Originally posted on May 14, 2015

Today, I joined 80 other academics in requesting Google to release more information about its implementation of the European Court of Justice’s“Right to be Forgotten” (RTBF) ruling.

Last year, in Harvard Business Review I said that the Decision presented opportunities for innovation and profit if transnational companies recognized the demands of established, and emerging, privacy markets.  However, profit isn’t the only reason why companies should be interested in Google’s RTBF process – it is a prime example of the important role that the private sector plays in setting transnational privacy standards.

The ECJ applied EU data protection law, but it did not set the procedures for the implementation of the Right to be Forgotten.   This task has been left to Google, which has been working with a core group of advisors and EU bodies like Working Party 29 to build internal procedures to comply with a legal concept that continues to evolve.  In effect, the Google experiment will set processes that will influence, either positively or negatively depending with whom you speak, the future of privacy and data protection for the EU and anyone who does business there.

Google’s actions, voluntary or not, are a valuable part of the data privacy dialogue among states, corporations, and individuals.   For any law to be successful (measure success how you will) it must take into consideration how companies operate.  In setting internal processes to comply corporations make their greatest contributions to data protection.

Google has already responded to our open letter saying it will “consider” more transparency.  I suspect it fears publishing data on still-evolving policies or revealing proprietary information.  However, clarifying RTBF procedures may assist the company to identify program strengths and weaknesses, reduce the number of ineligible removal submissions, help other companies to understand regulatory expectations and perhaps prompt them to adopt some of Google’s strategies, and in due time, inform the content and character of future legislation.

Thus, Google’s practices demonstrate the private sector’s influence on the implementation of data protection law.  It is also suggests that corporations shouldn’t have to engage in standards-setting only in response to a legal mandate.

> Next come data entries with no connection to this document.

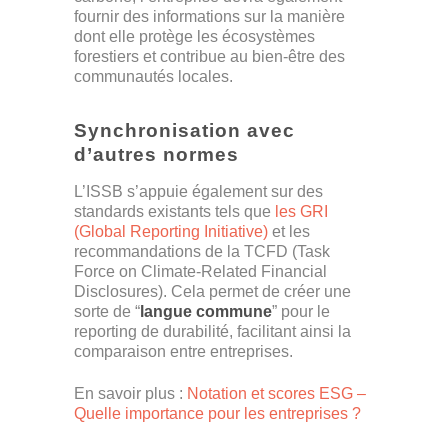
fournir des informations sur la manière
dont elle protège les écosystèmes
forestiers et contribue au bien-être des
communautés locales.
Synchronisation avec
d’autres normes
L’ISSB s’appuie également sur des
standards existants tels que
les GRI
(Global Reporting Initiative)
et les
recommandations de la TCFD (Task
Force on Climate-Related Financial
Disclosures). Cela permet de créer une
sorte de “
langue commune
” pour le
reporting de durabilité, facilitant ainsi la
comparaison entre entreprises.
En savoir plus :
Notation et scores ESG –
Quelle importance pour les entreprises ?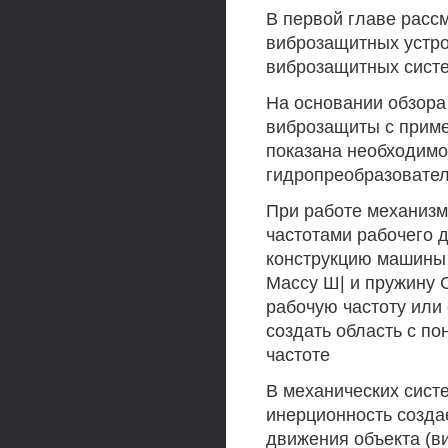
В первой главе рас
виброзащитных устро
виброзащитных сист
На основании обзора
виброзащиты с прим
показана необходимо
гидропреобразовате
При работе механиз
частотами рабочего 
конструкцию машины 
Массу Ш| и пружину 
рабочую частоту или 
создать область с п
частоте
В механических сист
инерционность созда
движения объекта (в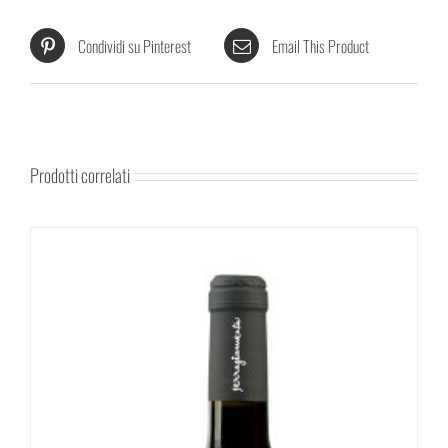
Condividi su Pinterest
Email This Product
Prodotti correlati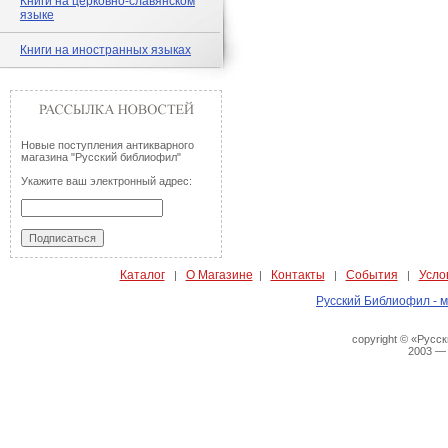
Книги на церковно-славянском
языке
Книги на иностранных языках
Новые поступления антикварного
магазина "Русский библиофил"
Укажите ваш электронный адрес:
Каталог
О Магазине
Контакты
События
Усло
|
|
|
|
Русский Библиофил - м
copyright © «Русс
2003 —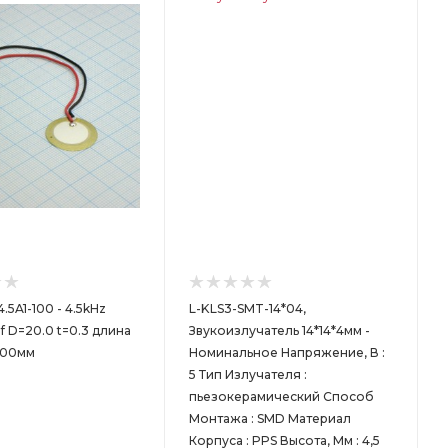
.5A1-100 - 4.5kHz
L-KLS3-SMT-14*04,
 D=20.0 t=0.3 длина
Звукоизлучатель 14*14*4мм -
100мм
Номинальное Напряжение, В :
5 Тип Излучателя :
пьезокерамический Способ
Монтажа : SMD Материал
Корпуса : PPS Высота, Мм : 4,5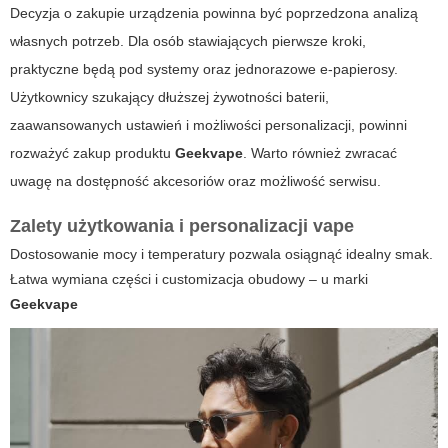
Decyzja o zakupie urządzenia powinna być poprzedzona analizą
własnych potrzeb. Dla osób stawiających pierwsze kroki,
praktyczne będą pod systemy oraz jednorazowe e-papierosy.
Użytkownicy szukający dłuższej żywotności baterii,
zaawansowanych ustawień i możliwości personalizacji, powinni
rozważyć zakup produktu
Geekvape
. Warto również zwracać
uwagę na dostępność akcesoriów oraz możliwość serwisu.
Zalety użytkowania i personalizacji vape
Dostosowanie mocy i temperatury pozwala osiągnąć idealny smak.
Łatwa wymiana części i customizacja obudowy – u marki
Geekvape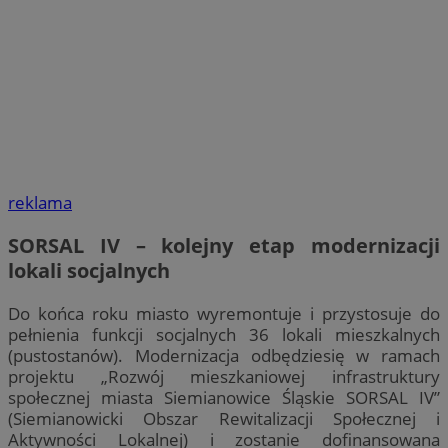
reklama
SORSAL IV – kolejny etap modernizacji
lokali socjalnych
Do końca roku miasto wyremontuje i przystosuje do
pełnienia funkcji socjalnych 36 lokali mieszkalnych
(pustostanów). Modernizacja odbędziesię w ramach
projektu „Rozwój mieszkaniowej infrastruktury
społecznej miasta Siemianowice Śląskie SORSAL IV”
(Siemianowicki Obszar Rewitalizacji Społecznej i
Aktywności Lokalnej) i zostanie dofinansowana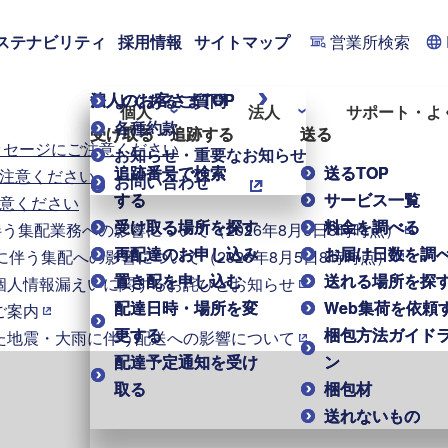
ステナビリティ
採用情報
サイトマップ
営業所検索
個人のお客さまTOP
法人のお客さまTOP
よくあるご質問
個人
法人
サポート・よ
各種約款
受け取る・追跡する
受け取る・追跡する
送る
送る
ッセージにご注意ください
お知らせ・重要なお知らせ
追跡番号で検索
追跡番号で検索
送るTOP
送るTOP
注意ください
お問い合わせ
する
する
サービス一覧
サービス一覧
意ください
受け取る場所を探す
受け取る場所を探す
料金を調べる
料金を調べる
伴う集配業務への影響について（2026年8月6日8時時点）
再配達のお申し込み
再配達のお申し込み
お届け日数を調
お届け日数を調
に伴う集配への影響について（2026年8月5日8時時点）
置き配を申し込む
置き配を申し込む
送れる場所を探
送れる場所を探
個人情報漏えいに関するお詫びとお知らせ
配達日時・場所を変
配達日時・場所を変
Web集荷を依頼
Web集荷を依頼
ご案内
更する
更する
梱包方法ガイド
梱包方法ガイド
た地震・大雨に伴う配送への影響について
配達予定通知を受け
配達予定通知を受け
ン
ン
取る
取る
梱包材
梱包材
送れないもの
送れないもの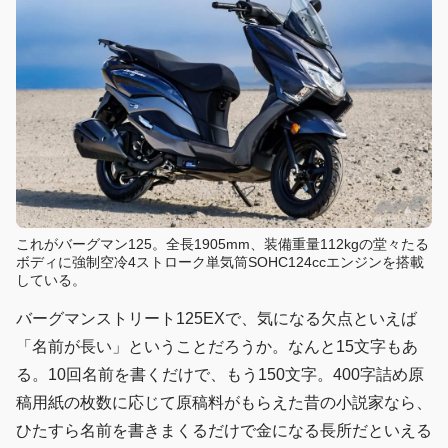
これがバーグマン125。全長1905mm、装備重量112kgの堂々たる
ボディに強制空冷4ストローク単気筒SOHC124ccエンジンを搭載
している。
バーグマンストリート125EXで、気になる欠点といえば
「名前が長い」ということだろうか。なんと15文字もあ
る。10回名前を書くだけで、もう150文字。400字詰め原
稿用紙の枚数に応じて原稿料がもらえた昔の小説家なら、
ひたすら名前を書きまくるだけで金になる長所だといえる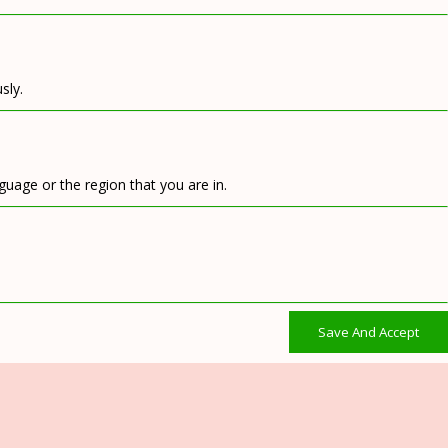
sly.
uage or the region that you are in.
Save And Accept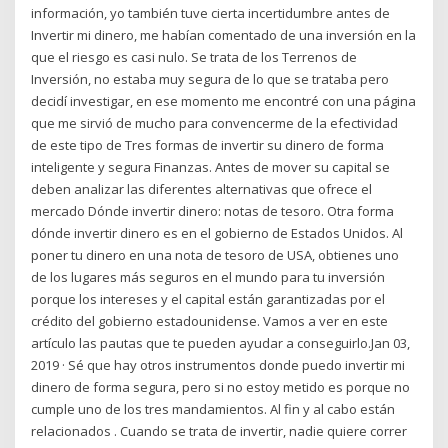
información, yo también tuve cierta incertidumbre antes de
Invertir mi dinero, me habían comentado de una inversión en la
que el riesgo es casi nulo. Se trata de los Terrenos de
Inversión, no estaba muy segura de lo que se trataba pero
decidí investigar, en ese momento me encontré con una página
que me sirvió de mucho para convencerme de la efectividad
de este tipo de Tres formas de invertir su dinero de forma
inteligente y segura Finanzas. Antes de mover su capital se
deben analizar las diferentes alternativas que ofrece el
mercado Dónde invertir dinero: notas de tesoro. Otra forma
dónde invertir dinero es en el gobierno de Estados Unidos. Al
poner tu dinero en una nota de tesoro de USA, obtienes uno
de los lugares más seguros en el mundo para tu inversión
porque los intereses y el capital están garantizadas por el
crédito del gobierno estadounidense. Vamos a ver en este
artículo las pautas que te pueden ayudar a conseguirlo.Jan 03,
2019 · Sé que hay otros instrumentos donde puedo invertir mi
dinero de forma segura, pero si no estoy metido es porque no
cumple uno de los tres mandamientos. Al fin y al cabo están
relacionados . Cuando se trata de invertir, nadie quiere correr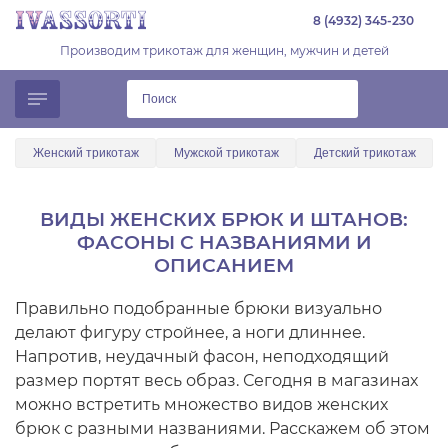
8 (4932) 345-230
Производим трикотаж для женщин, мужчин и детей
Женский трикотаж
Мужской трикотаж
Детский трикотаж
ВИДЫ ЖЕНСКИХ БРЮК И ШТАНОВ:
ФАСОНЫ С НАЗВАНИЯМИ И
ОПИСАНИЕМ
Правильно подобранные брюки визуально
делают фигуру стройнее, а ноги длиннее.
Напротив, неудачный фасон, неподходящий
размер портят весь образ. Сегодня в магазинах
можно встретить множество видов женских
брюк с разными названиями. Расскажем об этом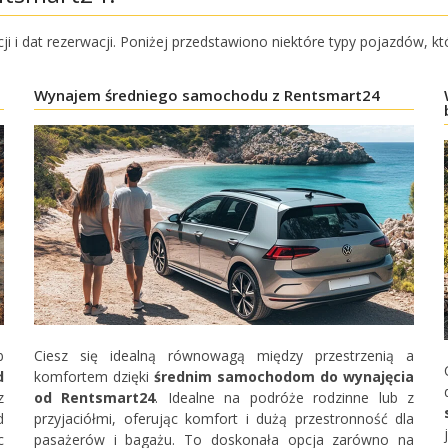
cji i dat rezerwacji. Poniżej przedstawiono niektóre typy pojazdów,
Wynajem średniego samochodu z Rentsmart24
b
Ciesz się idealną równowagą między przestrzenią a
d
komfortem dzięki
średnim samochodom do wynajęcia
z
od Rentsmart24
. Idealne na podróże rodzinne lub z
d
przyjaciółmi, oferując komfort i dużą przestronność dla
Najlepsze oszczędności
c
pasażerów i bagażu. To doskonała opcja zarówno na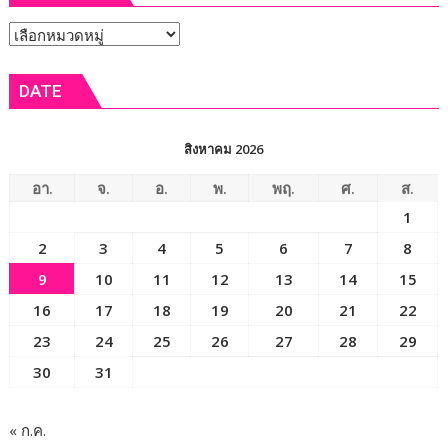
งาน
12
เทศกาล
หัวข้อ
ส.ค.
กิน
ศัลย
ข่าว
เงาะ
แพทย์
DATE
เมือง
ออร์โธฯ
เลย
อาสา
ถวาย
สิงหาคม 2026
เป็น
พระ
อา.
จ.
อ.
พ.
พฤ.
ศ.
ส.
ราช
1
กุศล
2
3
4
5
6
7
8
9
10
11
12
13
14
15
16
17
18
19
20
21
22
23
24
25
26
27
28
29
30
31
« ก.ค.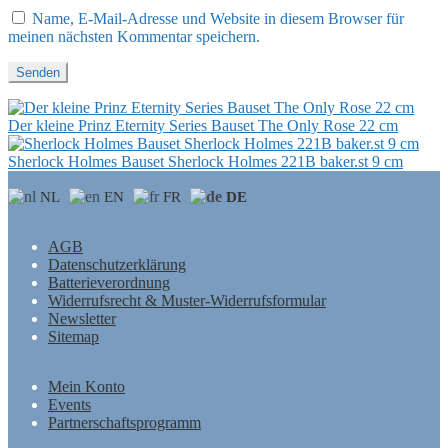
Name, E-Mail-Adresse und Website in diesem Browser für
meinen nächsten Kommentar speichern.
Der kleine Prinz Eternity Series Bauset The Only Rose 22 cm
Sherlock Holmes Bauset Sherlock Holmes 221B baker.st 9 cm
NL
EN
FR
DE
AGB
Datenschutzerklärung
Batterieverordnung
Widerrufsrecht & Muster-Widerrufsformular
Newsletter
Sitemap
Mein Konto
Events
Partnerschaftsprogramm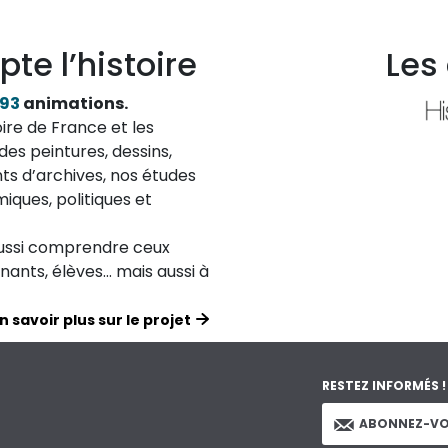
pte l’histoire
Les
193
animations.
ire de France et les
des peintures, dessins,
ts d’archives, nos études
iques, politiques et
aussi comprendre ceux
ignants, élèves… mais aussi à
n savoir plus sur le projet
RESTEZ INFORMÉS !
ABONNEZ-VO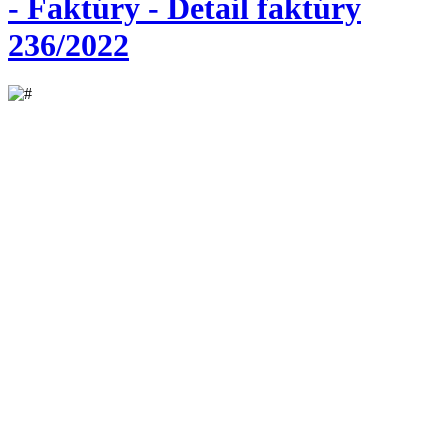
- Faktúry - Detail faktúry
236/2022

In today’s global digital business atmosphere, companies confront transnational data flows and privacy conflicts in their operations every day. Yet, multinationals typically view privacy concerns as an infringement on their business models.  Instead, the private sector could use its operational knowledge and implementation power to create industry-wide data protection standards that consider national legislation, are responsive to customer concerns and lower their operational risks,before, oreven in the absence of regulatory mandates.

Adopting a privacy inclusive view of data operations is better than waiting for, and responding to, litigation, which is a losing strategy in an interconnected world.